Matthieu Gousseff, Ici finit le monde occidental
Roman noir
364 pages
a paru le 24 septembre 2020
ISBN 978-2-3588-7644-5
Matthieu Gousseff

Ici finit le monde occidental

Roman noir
364 pages a paru le 24 septembre 2020 ISBN 978-2-3588-7644-5
Roman noir
364 pages a paru le 24 septembre 2020 ISBN 978-2-3588-7644-5

Atlantest est un laboratoire pharmaceutique mystérieux installé à Brest. Au sein du bâtiment B2, des tests sont organisés en partenariat avec l’armée pour mettre au point un nouveau patch contre la fièvre et d’autres substances aux finalités moins louables. Mais la tête de cette entreprise, Thierry Lorentz, a fui. Et avant de disparaître, il s’en est pris au ministre de l’Économie et au secrétaire général d’un grand syndicat. Maintenant nombreux sont ceux prêts à tout pour mettre la main sur lui.
Dans ce roman noir fantasque, Matthieu Gousseff orchestre une valse trépidante pour souris, médecins, marins russes, spécialistes animaliers, militaires et investisseurs de tous bords. Et c’est ainsi que vacille notre monde occidental.
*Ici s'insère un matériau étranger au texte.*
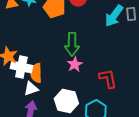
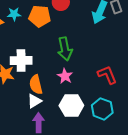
pink star: (75, 64) -> (65, 76), moved
white cross: (21, 67) -> (21, 61), moved

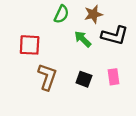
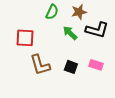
brown L-shape: (47, 77) -> (40, 65), turned 145
pink rectangle: (113, 77) -> (96, 65), turned -64

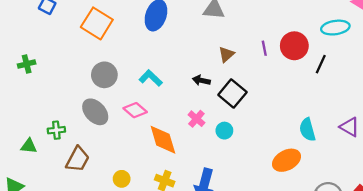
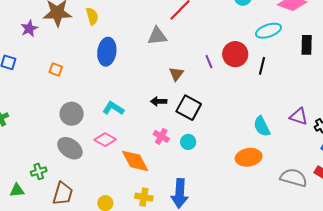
orange square: (97, 23) -> (56, 69), size x0.5
orange ellipse: (287, 160) -> (249, 157), turned 30

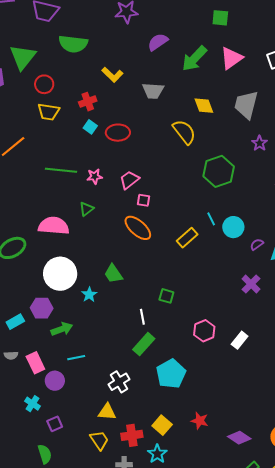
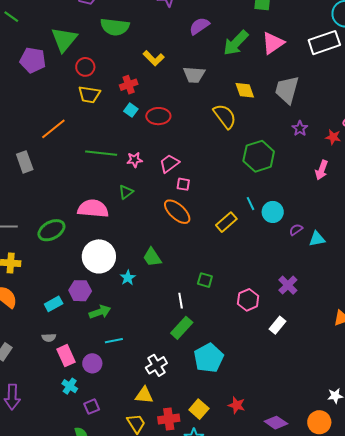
purple cross: (251, 284) -> (288, 285), moved
pink hexagon: (204, 331) -> (248, 300), moved
pink rectangle: (35, 363) -> (66, 356), moved

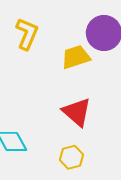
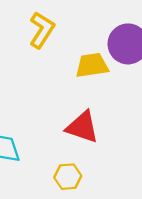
red triangle: (77, 112) -> (82, 127), turned -32

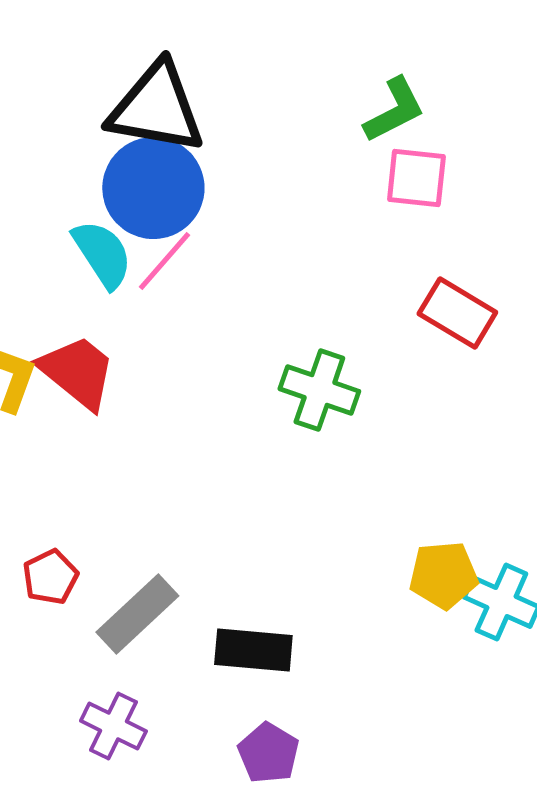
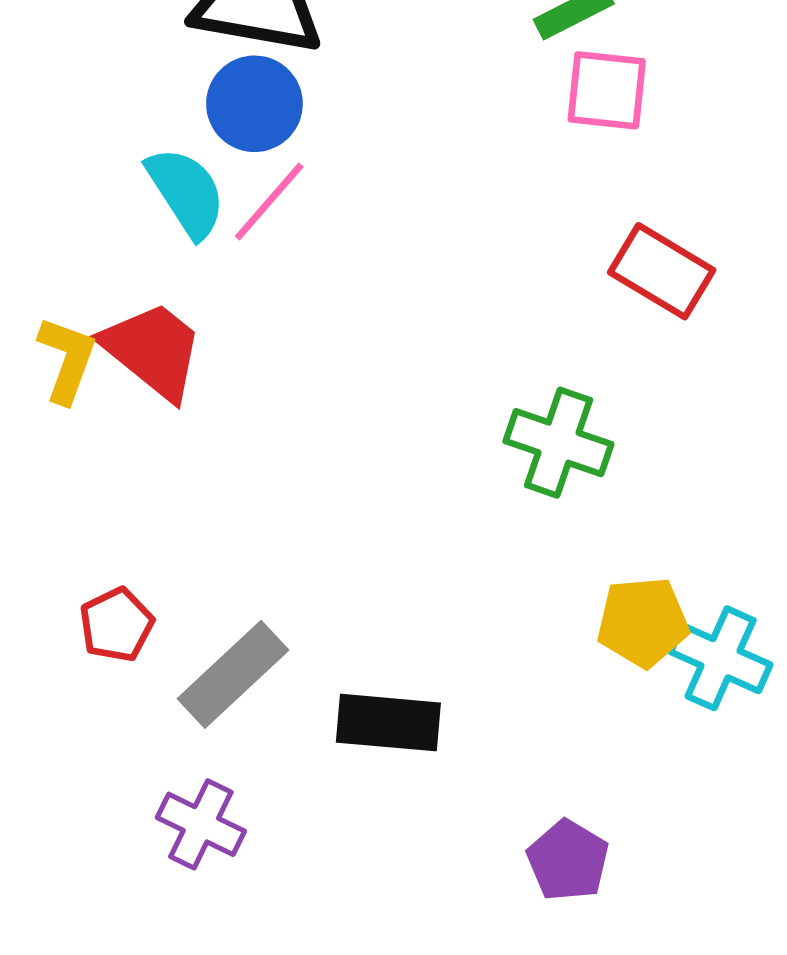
blue circle: (153, 188) -> (254, 104), size x0.7
green cross: (319, 390) -> (558, 443), moved
purple pentagon: (268, 753) -> (568, 860), moved

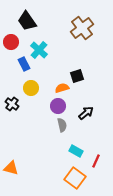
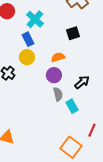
blue rectangle: (24, 64) -> (28, 39), moved
black square: (77, 76) -> (73, 33), moved
cyan rectangle: (76, 151) -> (72, 106), moved, turned 32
  • Matthieu B. Gousseff vit, travaille et écrit en Bretagne. Il chronique des livres pour des radios locales, remporte quelques concours de nouvelles et publie des récits sous divers pseudonymes. Ici finit le monde occidental est son premier roman publié par La Manufacture de livres.
  • Revue de presse
    Matthieu B. Gousseff orchestre peu à peu la montée des périls vers une apocalypse nucléaire.
    Un drôle de polar. C’est un livre qui mêle tous les codes du roman noir, intéressant, dans l’ère du temps et que je vous recommande.
  • téléchargez l’extrait

    On imagine que ça se passe ailleurs, dans les prisons de Guantánamo ou d’Abou Graïb, dans le sous-sol d’un bâtiment officiel en plein cœur de Damas ou de Moscou, de toute façon pas dans une vraie démocratie, enfin, au moins, pas chez nous, on se dit que ça n’arrive qu’aux traîtres, aux héros, ou aux lanceurs d’alerte, qui sont sûrement un peu les deux, en tout cas à des types qui l’ont un peu cherché d’une façon ou d’une autre, et on se retrouve ligoté à sa chaise de bureau, à compter les secondes avant le prochain coup de serviette mouillée. Au premier coup, c’est le poids qui surprend, et le froid, mais si on laisse la tête partir sur le côté, sans trop résister, ça ne fait pas si mal et on se dit qu’un simple coup de poing serait plus efficace. – Thomas, vous n’êtes paîs idiot, n’est-ce pas ? Il y a encore une heure ils l’appelaient Monsieur Le Corre. Ils ont tort de passer à Thomas. C’est encore un peu tôt pour la jouer gentil flic, un peu tôt pour la familiarité. Monsieur, ça avait quelque chose de flippant. L’eau froide ruisselle sur la joue de Thomas Le Corre, son cou et trempe son T-shirt, l’alourdit, et il sent le col tirer sur ses épaules. – Vous avez envie que ça s’arrête ? Moi aussi. Monsieur Sadio aussi. N’est-ce pas, Monsieur Sadio ? Monsieur Sadio répond « oui, Mon Colonel », mais il a l’air ennuyé. Pire, il a l’air de s’ennuyer. Il avait déjà amoché des types, et des plus fluets, des toxicos – les toxicos ont toujours l’air fragile, mais ce sont les plus dangereux, parce que contrairement aux poivrots fêtards, c’est quand ils ne sont pas défoncés qu’ils s’en prennent à vous, et alors ils sont en manque, et alors ils sont vicieux – mais c’était quand il bossait au Mélo, quand il était videur.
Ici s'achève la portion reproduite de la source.